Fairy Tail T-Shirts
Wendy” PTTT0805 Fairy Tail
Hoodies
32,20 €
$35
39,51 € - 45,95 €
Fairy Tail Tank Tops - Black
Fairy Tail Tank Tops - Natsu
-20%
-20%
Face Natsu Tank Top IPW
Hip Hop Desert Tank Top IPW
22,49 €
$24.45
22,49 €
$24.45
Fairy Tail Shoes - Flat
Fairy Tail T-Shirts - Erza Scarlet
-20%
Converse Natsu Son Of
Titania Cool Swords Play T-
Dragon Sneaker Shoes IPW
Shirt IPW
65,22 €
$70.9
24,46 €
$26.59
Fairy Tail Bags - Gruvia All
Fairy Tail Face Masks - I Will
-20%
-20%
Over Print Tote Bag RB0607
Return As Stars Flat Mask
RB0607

----

#### [WHAT TO DO]
Where a line of the data above includes the string "Tail", pull it out.

#### [RESULT OF THIS EXERCISE]
Fairy Tail T-Shirts
Wendy” PTTT0805 Fairy Tail
Fairy Tail Tank Tops - Black
Fairy Tail Tank Tops - Natsu
Fairy Tail Shoes - Flat
Fairy Tail T-Shirts - Erza Scarlet
Fairy Tail Bags - Gruvia All
Fairy Tail Face Masks - I Will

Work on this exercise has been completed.